Шрифт:
Интервал:
Закладка:
– Скажи, – я, пересилив отвращение, тронул костлявое плечо. – Почему там, в школе, ты не сожрал свой гребаный учебник? Понимаю, деликатес еще тот. Но все-таки обложка, страницы… Бумагу ведь делают… делали из дерева. И если можно жрать траву, то… Все-таки лучше бумага, чем…
Штырь посмотрел на меня снизу вверх.
– Не скажу. Тебе, Миша, этого не понять. Пока еще – не понять.
Несколько минут мы сидели молча.
– Курить хочется, – сказал он. – Веришь, до Войны вообще не курил, а уж после тем более. Но как же иногда хочется затянуться.
– Хорошо, – наконец, кивнул я. – Согласен. Пойдем вперед, на ту сторону. Посмотрим на домик Губера поближе.
– Тэк-с, тэк-с! Не думал, что ты решишься, – то ли сухо кашлянул, то ли рассмеялся Штырь. – Что все-таки лучше так, чем ждать, кто первый укусит твою бабу за ляжку, да? Этого ты боишься больше.
– Определенно. – Я промолчал о том, подумать о чем для меня было страшнее всего. О том, что первым, кто укусит, могу оказаться я сам.
–…И потом, может, они там передохли уже давно, а мы все за периметр зайти боимся.
– Боимся зайти потому, что еще сами не дошли до предела, – попытался в тон ему пошутить я. Шутка, впрочем, не удалась – каламбурить я никогда не умел.
– Ой ли?..
Так, развлекая друг друга ничего не значащими репликами, почти как в старые добрые времена (хотя тогда у нас были совершенно иные темы для разговоров – все больше о девчонках и видеоиграх), мы выбрались на трассу и, минуя мост, прямиком потопали в направлении белеющего на горизонте бетона.

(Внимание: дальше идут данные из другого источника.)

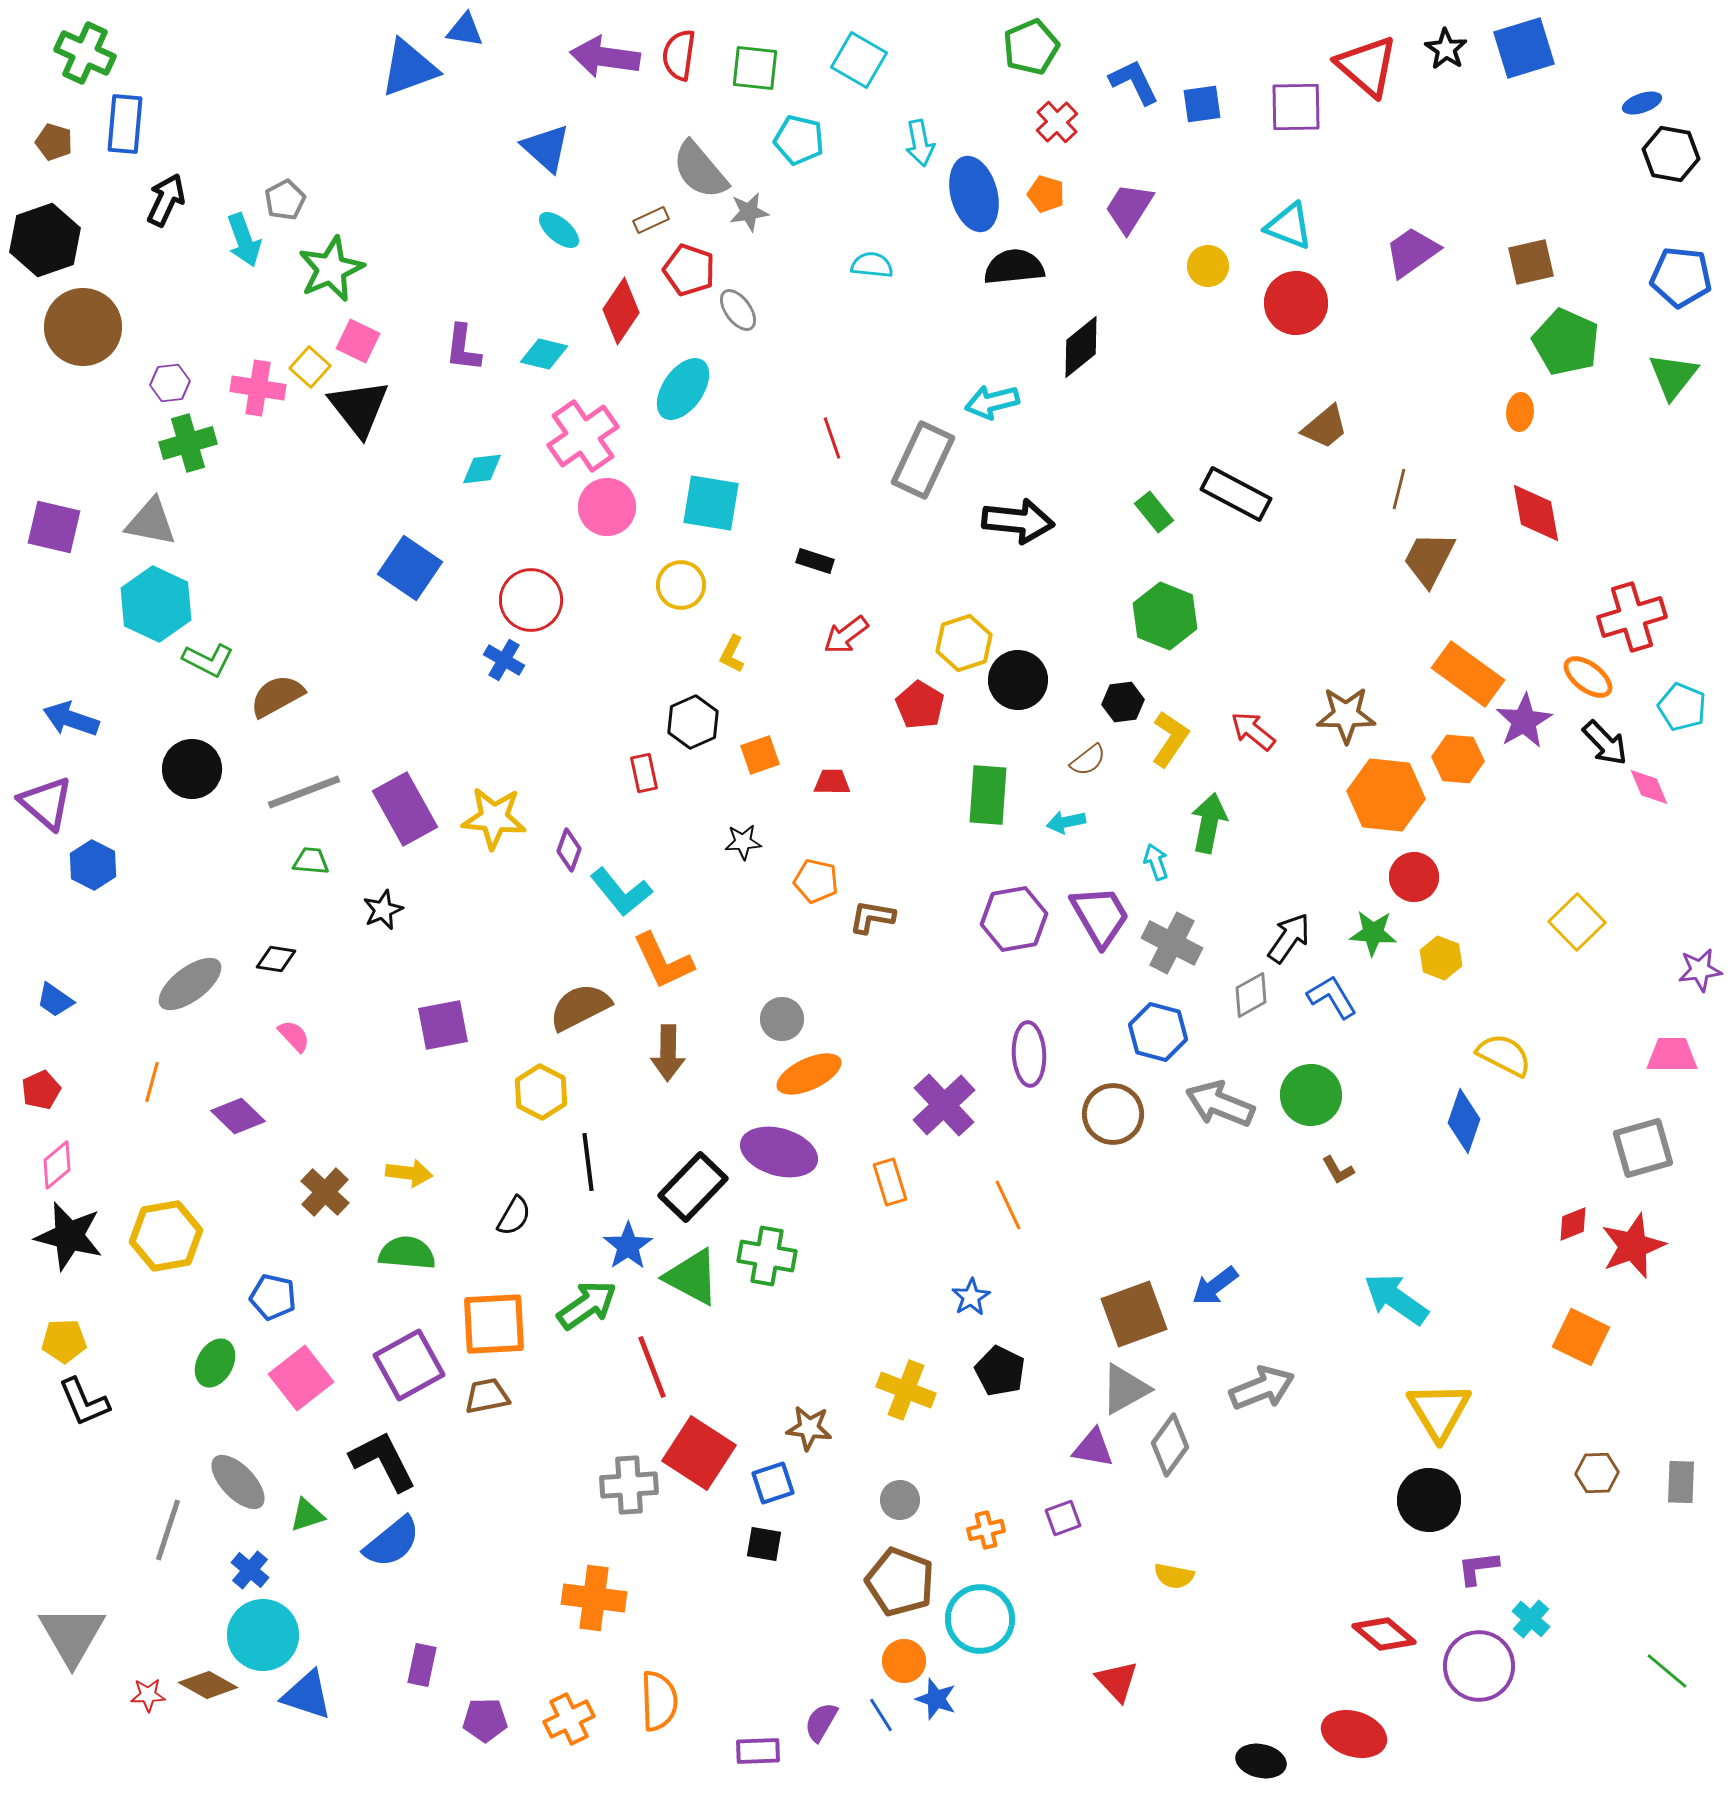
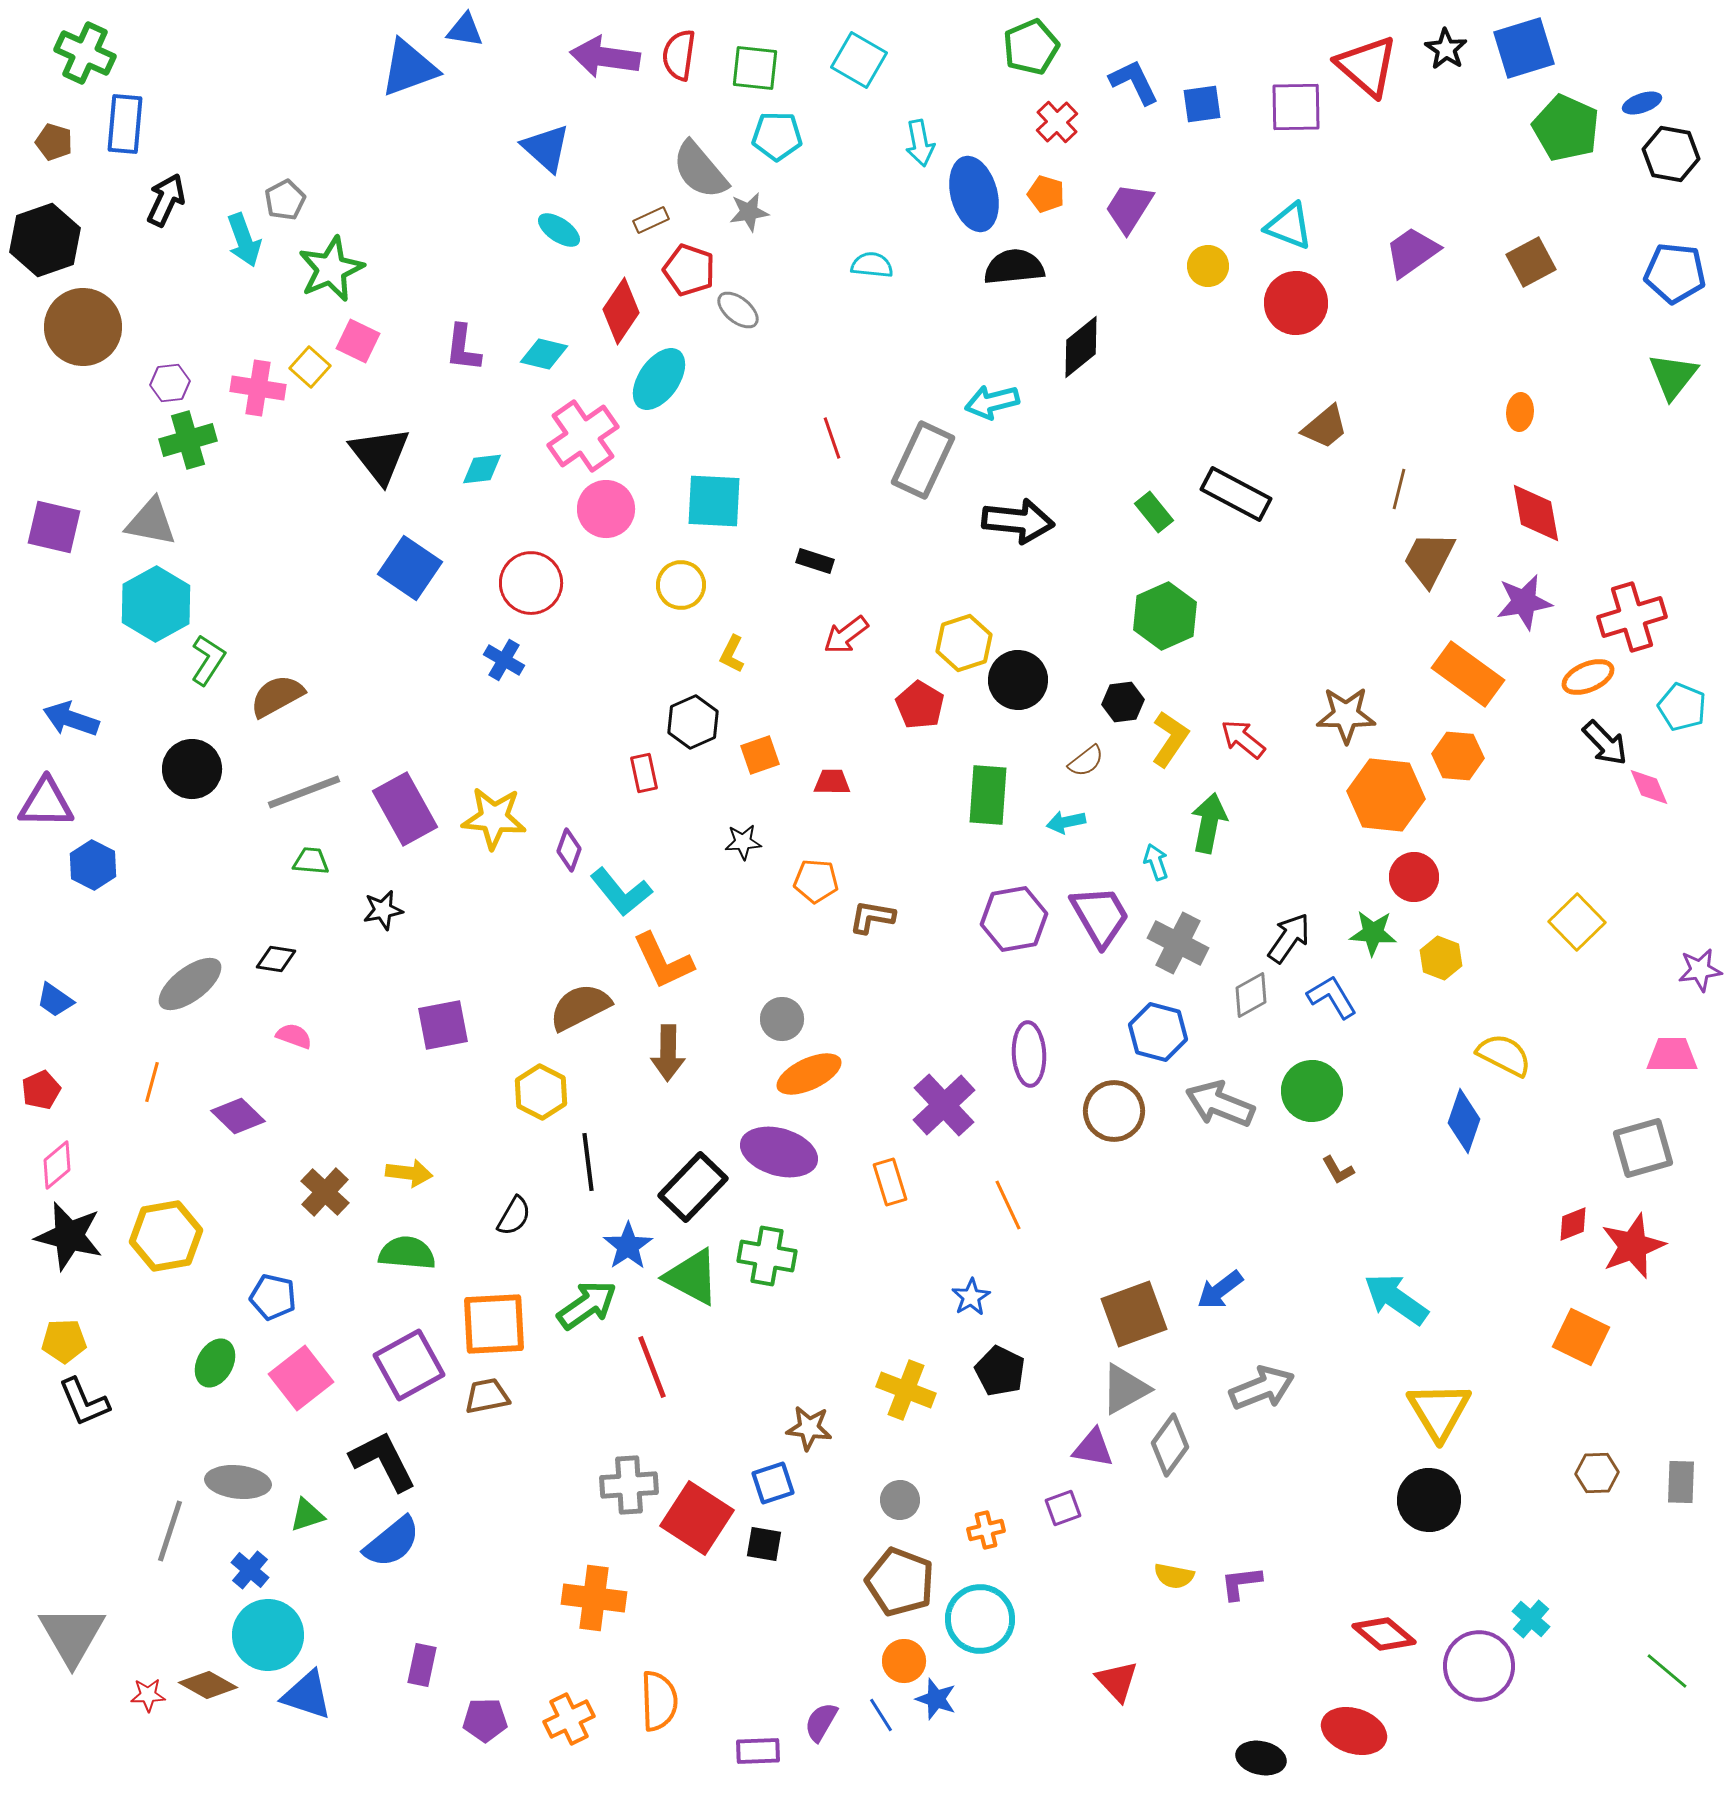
cyan pentagon at (799, 140): moved 22 px left, 4 px up; rotated 12 degrees counterclockwise
cyan ellipse at (559, 230): rotated 6 degrees counterclockwise
brown square at (1531, 262): rotated 15 degrees counterclockwise
blue pentagon at (1681, 277): moved 6 px left, 4 px up
gray ellipse at (738, 310): rotated 15 degrees counterclockwise
green pentagon at (1566, 342): moved 214 px up
cyan ellipse at (683, 389): moved 24 px left, 10 px up
black triangle at (359, 408): moved 21 px right, 47 px down
green cross at (188, 443): moved 3 px up
cyan square at (711, 503): moved 3 px right, 2 px up; rotated 6 degrees counterclockwise
pink circle at (607, 507): moved 1 px left, 2 px down
red circle at (531, 600): moved 17 px up
cyan hexagon at (156, 604): rotated 6 degrees clockwise
green hexagon at (1165, 616): rotated 14 degrees clockwise
green L-shape at (208, 660): rotated 84 degrees counterclockwise
orange ellipse at (1588, 677): rotated 60 degrees counterclockwise
purple star at (1524, 721): moved 119 px up; rotated 20 degrees clockwise
red arrow at (1253, 731): moved 10 px left, 8 px down
orange hexagon at (1458, 759): moved 3 px up
brown semicircle at (1088, 760): moved 2 px left, 1 px down
purple triangle at (46, 803): rotated 40 degrees counterclockwise
orange pentagon at (816, 881): rotated 9 degrees counterclockwise
black star at (383, 910): rotated 12 degrees clockwise
gray cross at (1172, 943): moved 6 px right
pink semicircle at (294, 1036): rotated 27 degrees counterclockwise
green circle at (1311, 1095): moved 1 px right, 4 px up
brown circle at (1113, 1114): moved 1 px right, 3 px up
blue arrow at (1215, 1286): moved 5 px right, 4 px down
red square at (699, 1453): moved 2 px left, 65 px down
gray ellipse at (238, 1482): rotated 40 degrees counterclockwise
purple square at (1063, 1518): moved 10 px up
gray line at (168, 1530): moved 2 px right, 1 px down
purple L-shape at (1478, 1568): moved 237 px left, 15 px down
cyan circle at (263, 1635): moved 5 px right
red ellipse at (1354, 1734): moved 3 px up
black ellipse at (1261, 1761): moved 3 px up
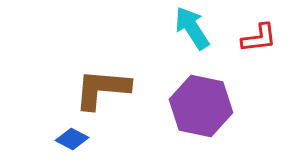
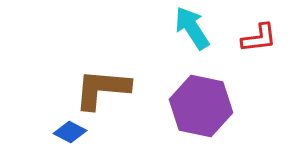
blue diamond: moved 2 px left, 7 px up
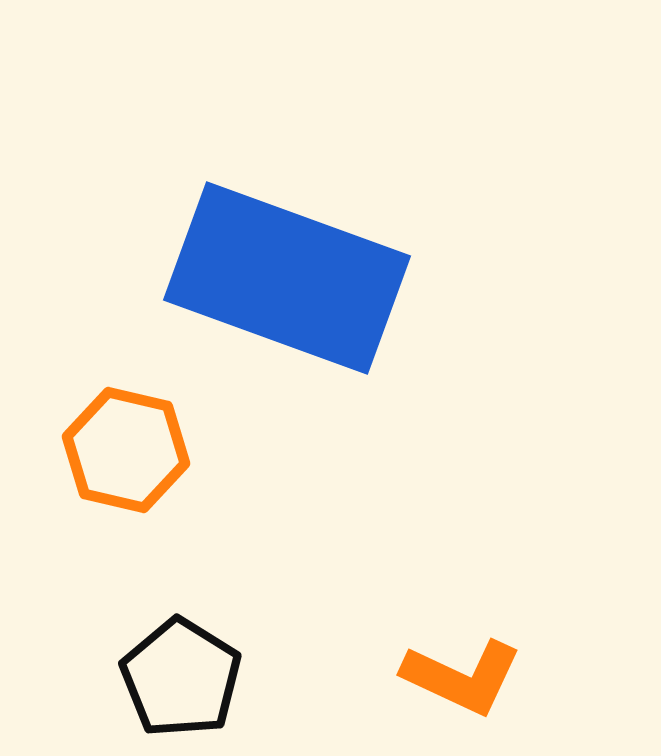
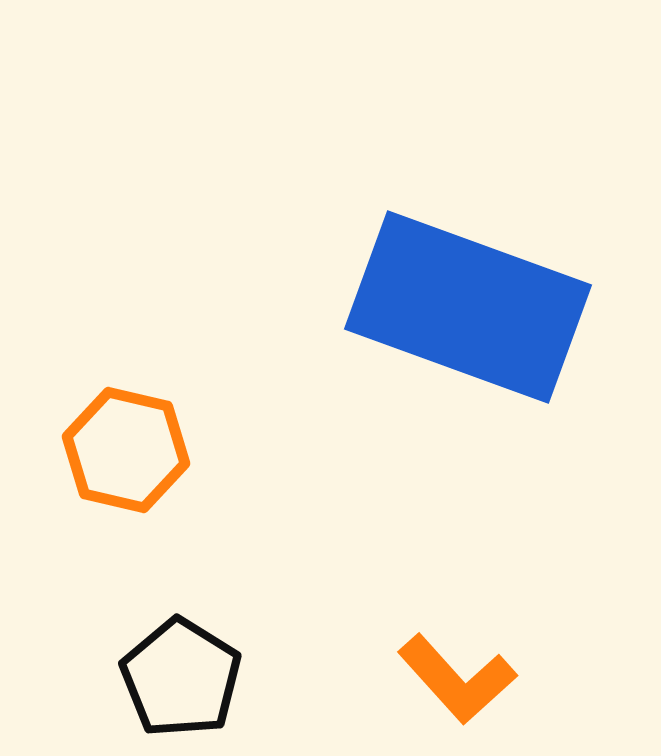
blue rectangle: moved 181 px right, 29 px down
orange L-shape: moved 5 px left, 2 px down; rotated 23 degrees clockwise
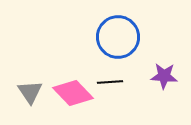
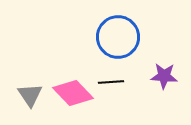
black line: moved 1 px right
gray triangle: moved 3 px down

– Приятно ощутить под ногами нормальную дорогу, – заметил я, когда за спины нам уплыл изрядно покореженный знак скоростного ограничения, под которым болталась изрешеченная пулями жестянка, предупреждающая о том, что впереди лежат частные владения.
– Дорога жизни, – мрачно сказал Штырь. То есть в голосе у него никогда не наблюдалось особого воодушевления, но эти слова прозвучали как-то особенно хмуро даже для такого существа, как Штырь.
– Не понял. Ты чего?..
– Да так… Видишь? – Он указал рукой на вплавившийся в землю железный остов. – После первых атак народ, кто побойчее, рванули к губерской резиденции. Кто-то искал защиты, кто-то справедливости. И пешком шли, и на машинах, у кого целы остались. Для многих несчастных дорога эта была дорогой жизни, дорогой надежды…
– Да ты поэт.
– Это они поэты. Были.
За первым сожженным авто открылось второе, третье. Издалека их легко было принять за очередные пеньки, но вблизи детали становились узнаваемы. Тэк-с, тэк-с – щелкал хронометр, а в памяти всплывали уже подзабытые названия: «москвич», «Лада Гранта», «Форд Фокус», «копеечка». Несколько десятков обгоревших машин по обе стороны от дороги, некоторые почти целиком утонули под слоем земли и пепла.
– Вот почему так долго губерские нас, пейзан, не трогали. Спасибо мертвым поэтам, этим несчастным дебилам, таким, как твой дурачок-приятель Максим. Мясо само шло к ним в руки.
– Как и мы теперь, – я содрогнулся.
Дорога жизни? Дорога смерти… Дорога в никуда, из одного ада в другой.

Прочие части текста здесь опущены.